- _ABOUT THIS EXERCISE_
Whatever appears in the records apart from pictures must be reproduced exactly.

Stored data entries:
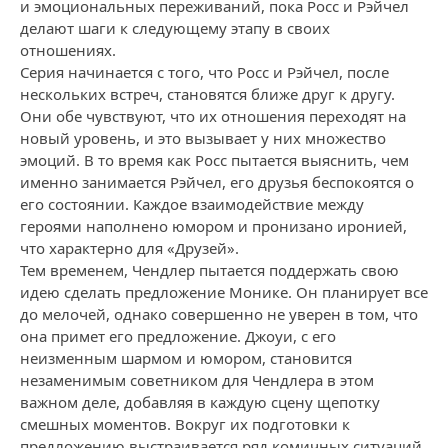
и эмоциональных переживаний, пока Росс и Рэйчел
делают шаги к следующему этапу в своих
отношениях.
Серия начинается с того, что Росс и Рэйчел, после
нескольких встреч, становятся ближе друг к другу.
Они обе чувствуют, что их отношения переходят на
новый уровень, и это вызывает у них множество
эмоций. В то время как Росс пытается выяснить, чем
именно занимается Рэйчел, его друзья беспокоятся о
его состоянии. Каждое взаимодействие между
героями наполнено юмором и пронизано иронией,
что характерно для «Друзей».
Тем временем, Чендлер пытается поддержать свою
идею сделать предложение Монике. Он планирует все
до мелочей, однако совершенно не уверен в том, что
она примет его предложение. Джоуи, с его
неизменным шармом и юмором, становится
незаменимым советником для Чендлера в этом
важном деле, добавляя в каждую сцену щепотку
смешных моментов. Вокруг их подготовки к
предложению выстраивается ряд комичных ситуаций,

- _WRITTEN SOLUTION_
и эмоциональных переживаний, пока Росс и Рэйчел
делают шаги к следующему этапу в своих
отношениях.
Серия начинается с того, что Росс и Рэйчел, после
нескольких встреч, становятся ближе друг к другу.
Они обе чувствуют, что их отношения переходят на
новый уровень, и это вызывает у них множество
эмоций. В то время как Росс пытается выяснить, чем
именно занимается Рэйчел, его друзья беспокоятся о
его состоянии. Каждое взаимодействие между
героями наполнено юмором и пронизано иронией,
что характерно для «Друзей».
Тем временем, Чендлер пытается поддержать свою
идею сделать предложение Монике. Он планирует все
до мелочей, однако совершенно не уверен в том, что
она примет его предложение. Джоуи, с его
неизменным шармом и юмором, становится
незаменимым советником для Чендлера в этом
важном деле, добавляя в каждую сцену щепотку
смешных моментов. Вокруг их подготовки к
предложению выстраивается ряд комичных ситуаций,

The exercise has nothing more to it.